#### [The task]
Word for word, repeat the data; no picture should appear in the result.

── Exercise material ──

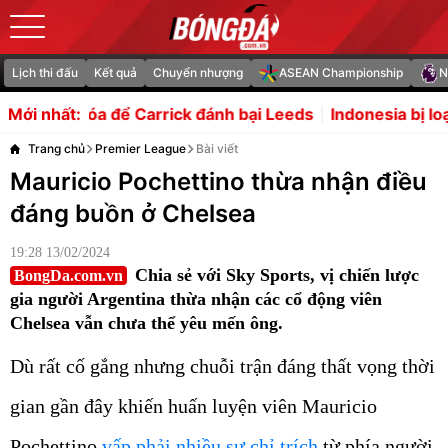
Lịch thi đấu
Kết quả
Chuyển nhượng
ASEAN Championship
N
rick đánh bại Leeds
Indonesia bị loại sớm ASEAN Cup, Ma
Mới nhất:
Trang chủ
Premier League
Bài viết
Mauricio Pochettino thừa nhận điều
đáng buồn ở Chelsea
19:28 13/02/2024
Chia sẻ với Sky Sports, vị chiến lược
BongDa.com.vn
gia người Argentina thừa nhận các cổ động viên
Chelsea vẫn chưa thể yêu mến ông.
Dù rất cố gắng nhưng chuỗi trận đáng thất vọng thời
gian gần đây khiến huấn luyện viên Mauricio
Pochettino
vấp phải nhiều sự chỉ trích
từ phía người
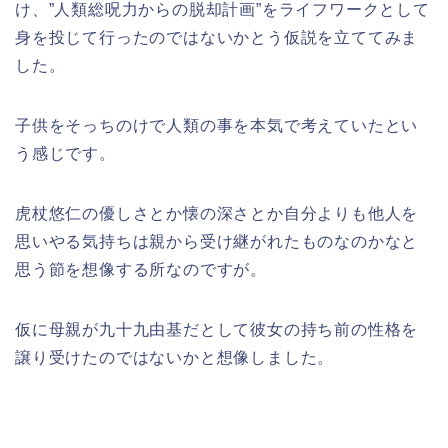
け、”人類総呪力からの脱却計画”をライフワークとして
身を投じて行ったのではないかとう仮説を立ててみま
した。
子供をそっちのけで人類の事を本気で考えていたとい
う感じです。
虎杖悠仁の優しさとか懐の深さとか自分よりも他人を
思いやる気持ちは親から受け継がれたものなのかなと
思う節を想像する所なのですが。
仮に母親が九十九由基だとして彼女の持ち前の性格を
譲り受けたのではないかと想像しました。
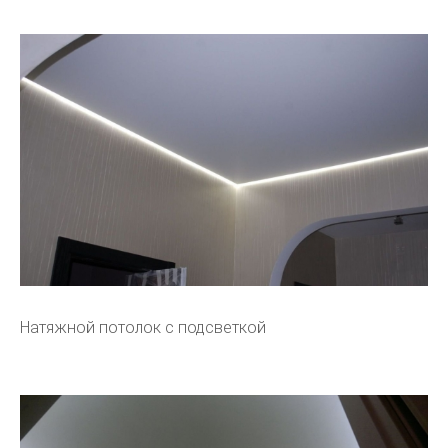
Натяжной потолок с подсветкой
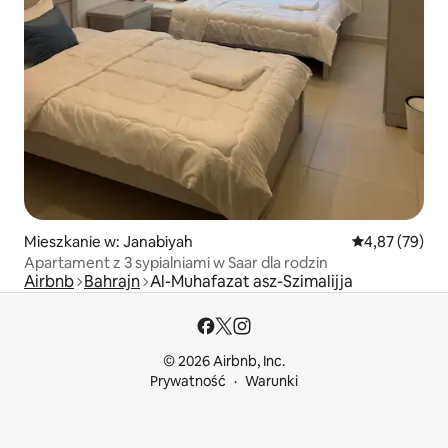
Mieszkanie w: Janabiyah
Średnia ocena:
4,87 (79)
Apartament z 3 sypialniami w Saar dla rodzin
Airbnb
Bahrajn
Al-Muhafazat asz-Szimalijja
© 2026 Airbnb, Inc.
Prywatność
Warunki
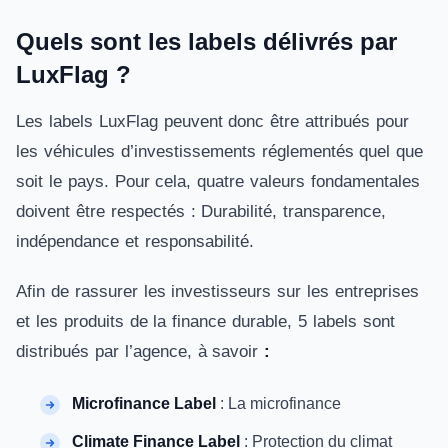
Quels sont les labels délivrés par
LuxFlag ?
Les labels LuxFlag peuvent donc être attribués pour
les véhicules d’investissements réglementés quel que
soit le pays. Pour cela, quatre valeurs fondamentales
doivent être respectés : Durabilité, transparence,
indépendance et responsabilité.
Afin de rassurer les investisseurs sur les entreprises
et les produits de la finance durable, 5 labels sont
distribués par l’agence, à savoir
:
Microfinance Label
: La microfinance
Climate Finance Label
: Protection du climat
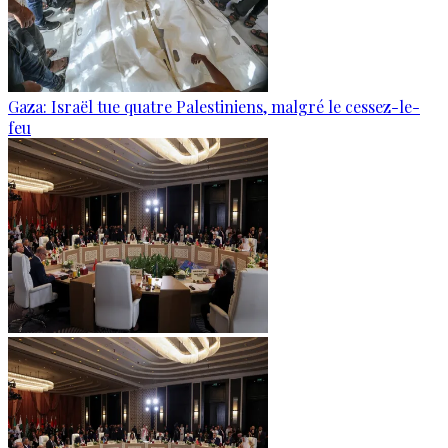
Gaza: Israël tue quatre Palestiniens, malgré le cessez-le-
feu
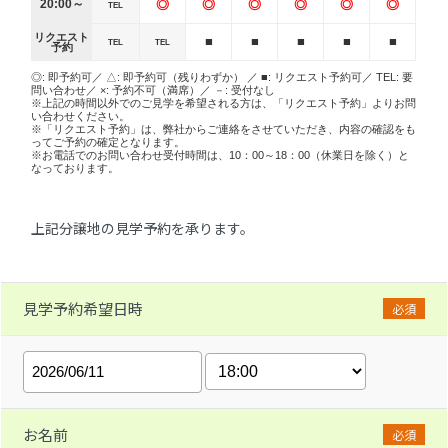
20:00～
◎
◎
◎
◎
◎
◎
TEL
リクエスト
■
■
■
■
■
TEL
TEL
予約
◎: 即予約可／ △: 即予約可（残りわずか） ／ ■: リクエスト予約可／ TEL: 要
問い合わせ／ ×: 予約不可（満席）／ －: 受付なし
※上記の時間以外でのご見学を希望される方は、「リクエスト予約」よりお問
い合わせください。
※「リクエスト予約」は、弊社からご連絡をさせていただき、内容の確認をも
ってご予約の確定となります。
※お電話でのお問い合わせ受付時間は、10：00～18：00（休業日を除く）と
なっております。
上記分譲地の見学予約を承ります。
見学予約希望日時
必須
お名前
必須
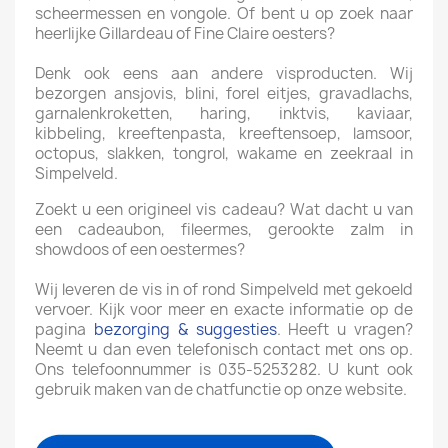
scheermessen en vongole. Of bent u op zoek naar
heerlijke Gillardeau of Fine Claire oesters?
Denk ook eens aan andere visproducten. Wij
bezorgen ansjovis, blini, forel eitjes, gravadlachs,
garnalenkroketten, haring, inktvis, kaviaar,
kibbeling, kreeftenpasta, kreeftensoep, lamsoor,
octopus, slakken, tongrol, wakame en zeekraal in
Simpelveld.
Zoekt u een origineel vis cadeau? Wat dacht u van
een cadeaubon, fileermes, gerookte zalm in
showdoos of een oestermes?
Wij leveren de vis in of rond Simpelveld met gekoeld
vervoer. Kijk voor meer en exacte informatie op de
pagina
bezorging & suggesties
. Heeft u vragen?
Neemt u dan even telefonisch contact met ons op.
Ons telefoonnummer is 035-5253282. U kunt ook
gebruik maken van de chatfunctie op onze website.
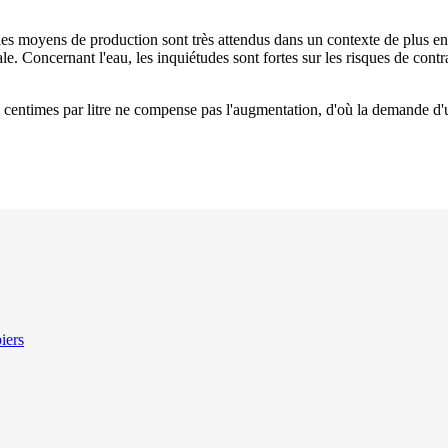
t les moyens de production sont très attendus dans un contexte de plus e
le. Concernant l'eau, les inquiétudes sont fortes sur les risques de cont
 centimes par litre ne compense pas l'augmentation, d'où la demande d'u
iers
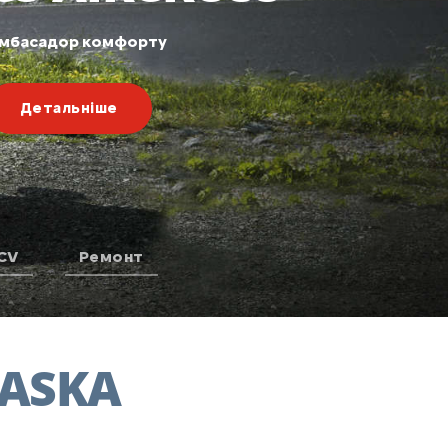
мбасадор комфорту
Детальніше
CV
Ремонт
ASKA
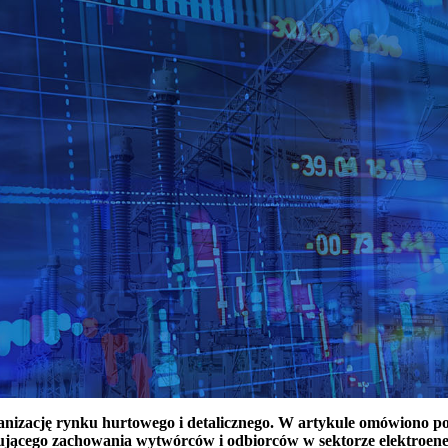
ganizację rynku hurtowego i detalicznego. W artykule omówiono 
ującego zachowania wytwórców i odbiorców w sektorze elektroen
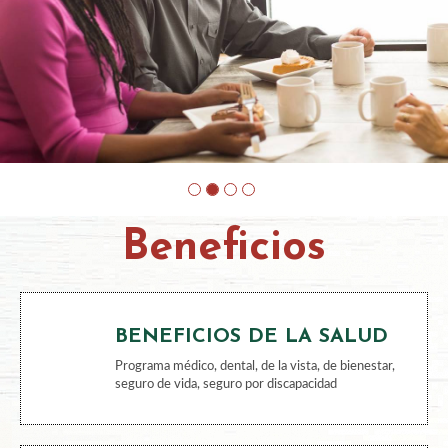
2
Beneficios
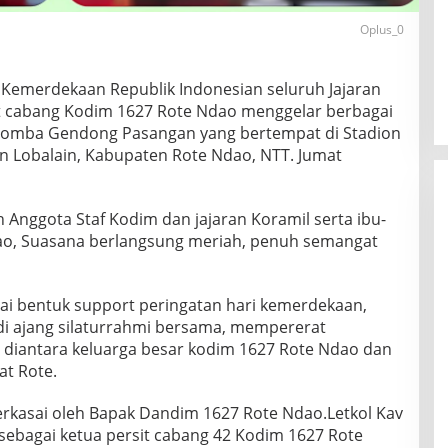
Oplus_0
 Kemerdekaan Republik Indonesian seluruh Jajaran
t cabang Kodim 1627 Rote Ndao menggelar berbagai
 Lomba Gendong Pasangan yang bertempat di Stadion
an Lobalain, Kabupaten Rote Ndao, NTT. Jumat
ruh Anggota Staf Kodim dan jajaran Koramil serta ibu-
dao, Suasana berlangsung meriah, penuh semangat
gai bentuk support peringatan hari kemerdekaan,
di ajang silaturrahmi bersama, mempererat
iantara keluarga besar kodim 1627 Rote Ndao dan
at Rote.
perkasai oleh Bapak Dandim 1627 Rote Ndao.Letkol Kav
,sebagai ketua persit cabang 42 Kodim 1627 Rote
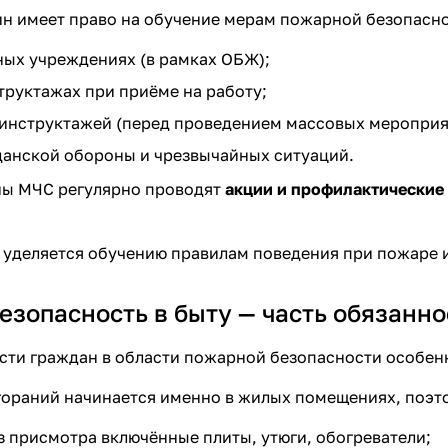
 имеет право на обучение мерам пожарной безопасно
ных учреждениях (в рамках ОБЖ);
труктажах при приёме на работу;
 инструктажей (перед проведением массовых мероприя
данской обороны и чрезвычайных ситуаций.
ны МЧС регулярно проводят
акции и профилактические
уделяется обучению правилам поведения при пожаре 
езопасность в быту — часть обязанн
сти граждан в области пожарной безопасности особен
гораний начинается именно в жилых помещениях, поэт
ез присмотра включённые плиты, утюги, обогреватели;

───

#### [Exercise response]
Lịch thi đấu
Kết quả
Chuyển nhượng
ASEAN Championship
N
rick đánh bại Leeds
Indonesia bị loại sớm ASEAN Cup, Ma
Mới nhất:
Trang chủ
Premier League
Bài viết
Mauricio Pochettino thừa nhận điều
đáng buồn ở Chelsea
19:28 13/02/2024
Chia sẻ với Sky Sports, vị chiến lược
BongDa.com.vn
gia người Argentina thừa nhận các cổ động viên
Chelsea vẫn chưa thể yêu mến ông.
Dù rất cố gắng nhưng chuỗi trận đáng thất vọng thời
gian gần đây khiến huấn luyện viên Mauricio
Pochettino
vấp phải nhiều sự chỉ trích
từ phía người
け、”人類総呪力からの脱却計画”をライフワークとして
身を投じて行ったのではないかとう仮説を立ててみま
した。
子供をそっちのけで人類の事を本気で考えていたとい
う感じです。
虎杖悠仁の優しさとか懐の深さとか自分よりも他人を
思いやる気持ちは親から受け継がれたものなのかなと
思う節を想像する所なのですが。
仮に母親が九十九由基だとして彼女の持ち前の性格を
譲り受けたのではないかと想像しました。
Натяжной потолок с подсветкой
Mieszkanie w: Janabiyah
Średnia ocena:
4,87 (79)
Apartament z 3 sypialniami w Saar dla rodzin
Airbnb
Bahrajn
Al-Muhafazat asz-Szimalijja
© 2026 Airbnb, Inc.
Prywatność
Warunki
Quels sont les labels délivrés par
LuxFlag ?
Les labels LuxFlag peuvent donc être attribués pour
les véhicules d’investissements réglementés quel que
soit le pays. Pour cela, quatre valeurs fondamentales
doivent être respectés : Durabilité, transparence,
indépendance et responsabilité.
Afin de rassurer les investisseurs sur les entreprises
et les produits de la finance durable, 5 labels sont
distribués par l’agence, à savoir
:
Microfinance Label
: La microfinance
Climate Finance Label
: Protection du climat
Gaza: Israël tue quatre Palestiniens, malgré le cessez-le-
feu
20:00～
◎
◎
◎
◎
◎
◎
TEL
リクエスト
■
■
■
■
■
TEL
TEL
予約
◎: 即予約可／ △: 即予約可（残りわずか） ／ ■: リクエスト予約可／ TEL: 要
問い合わせ／ ×: 予約不可（満席）／ －: 受付なし
※上記の時間以外でのご見学を希望される方は、「リクエスト予約」よりお問
い合わせください。
※「リクエスト予約」は、弊社からご連絡をさせていただき、内容の確認をも
ってご予約の確定となります。
※お電話でのお問い合わせ受付時間は、10：00～18：00（休業日を除く）と
なっております。
上記分譲地の見学予約を承ります。
見学予約希望日時
必須
お名前
必須
scheermessen en vongole. Of bent u op zoek naar
heerlijke Gillardeau of Fine Claire oesters?
Denk ook eens aan andere visproducten. Wij
bezorgen ansjovis, blini, forel eitjes, gravadlachs,
garnalenkroketten, haring, inktvis, kaviaar,
kibbeling, kreeftenpasta, kreeftensoep, lamsoor,
octopus, slakken, tongrol, wakame en zeekraal in
Simpelveld.
Zoekt u een origineel vis cadeau? Wat dacht u van
een cadeaubon, fileermes, gerookte zalm in
showdoos of een oestermes?
Wij leveren de vis in of rond Simpelveld met gekoeld
vervoer. Kijk voor meer en exacte informatie op de
pagina
bezorging & suggesties
. Heeft u vragen?
Neemt u dan even telefonisch contact met ons op.
Ons telefoonnummer is 035-5253282. U kunt ook
gebruik maken van de chatfunctie op onze website.
t les moyens de production sont très attendus dans un contexte de plus e
le. Concernant l'eau, les inquiétudes sont fortes sur les risques de cont
 centimes par litre ne compense pas l'augmentation, d'où la demande d'u
iers
мбасадор комфорту
Детальніше
CV
Ремонт
ASKA
ganizację rynku hurtowego i detalicznego. W artykule omówiono 
ującego zachowania wytwórców i odbiorców w sektorze elektroen
2
Beneficios
Oplus_0
 Kemerdekaan Republik Indonesian seluruh Jajaran
t cabang Kodim 1627 Rote Ndao menggelar berbagai
 Lomba Gendong Pasangan yang bertempat di Stadion
an Lobalain, Kabupaten Rote Ndao, NTT. Jumat
ruh Anggota Staf Kodim dan jajaran Koramil serta ibu-
dao, Suasana berlangsung meriah, penuh semangat
gai bentuk support peringatan hari kemerdekaan,
di ajang silaturrahmi bersama, mempererat
iantara keluarga besar kodim 1627 Rote Ndao dan
at Rote.
perkasai oleh Bapak Dandim 1627 Rote Ndao.Letkol Kav
,sebagai ketua persit cabang 42 Kodim 1627 Rote
 имеет право на обучение мерам пожарной безопасно
ных учреждениях (в рамках ОБЖ);
труктажах при приёме на работу;
 инструктажей (перед проведением массовых мероприя
данской обороны и чрезвычайных ситуаций.
ны МЧС регулярно проводят
акции и профилактические
уделяется обучению правилам поведения при пожаре 
езопасность в быту — часть обязанн
сти граждан в области пожарной безопасности особен
гораний начинается именно в жилых помещениях, поэт
ез присмотра включённые плиты, утюги, обогреватели;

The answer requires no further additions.